# About this exercise
Word for word, restate the lines that run from the line containing "balik pembuatannya yang mendalam." to the last line of the records below.

Collected data
┌────────
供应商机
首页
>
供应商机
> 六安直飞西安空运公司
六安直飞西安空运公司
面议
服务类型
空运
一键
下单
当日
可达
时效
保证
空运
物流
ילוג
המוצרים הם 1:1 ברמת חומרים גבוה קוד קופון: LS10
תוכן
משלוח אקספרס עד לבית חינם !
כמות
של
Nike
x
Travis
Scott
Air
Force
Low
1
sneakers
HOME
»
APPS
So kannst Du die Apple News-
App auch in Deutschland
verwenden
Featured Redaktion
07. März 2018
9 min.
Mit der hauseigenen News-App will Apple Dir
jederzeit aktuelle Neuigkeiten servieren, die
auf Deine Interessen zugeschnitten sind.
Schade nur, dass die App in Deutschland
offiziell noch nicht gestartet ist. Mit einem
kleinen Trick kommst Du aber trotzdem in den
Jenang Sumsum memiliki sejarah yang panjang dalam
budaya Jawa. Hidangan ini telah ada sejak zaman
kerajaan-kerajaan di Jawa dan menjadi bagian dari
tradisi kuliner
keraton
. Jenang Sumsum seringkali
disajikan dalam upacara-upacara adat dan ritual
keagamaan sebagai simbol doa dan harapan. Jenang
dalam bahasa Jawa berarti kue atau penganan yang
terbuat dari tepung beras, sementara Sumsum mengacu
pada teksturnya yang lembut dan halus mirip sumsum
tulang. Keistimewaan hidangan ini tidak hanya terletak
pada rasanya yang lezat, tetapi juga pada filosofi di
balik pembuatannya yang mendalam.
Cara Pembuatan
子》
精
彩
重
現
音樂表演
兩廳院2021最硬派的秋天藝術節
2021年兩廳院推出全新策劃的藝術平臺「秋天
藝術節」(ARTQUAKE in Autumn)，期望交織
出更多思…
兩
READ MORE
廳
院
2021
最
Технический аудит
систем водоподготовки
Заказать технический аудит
└────────
# Written solution
balik pembuatannya yang mendalam.
Cara Pembuatan
子》
精
彩
重
現
音樂表演
兩廳院2021最硬派的秋天藝術節
2021年兩廳院推出全新策劃的藝術平臺「秋天
藝術節」(ARTQUAKE in Autumn)，期望交織
出更多思…
兩
READ MORE
廳
院
2021
最
Технический аудит
систем водоподготовки
Заказать технический аудит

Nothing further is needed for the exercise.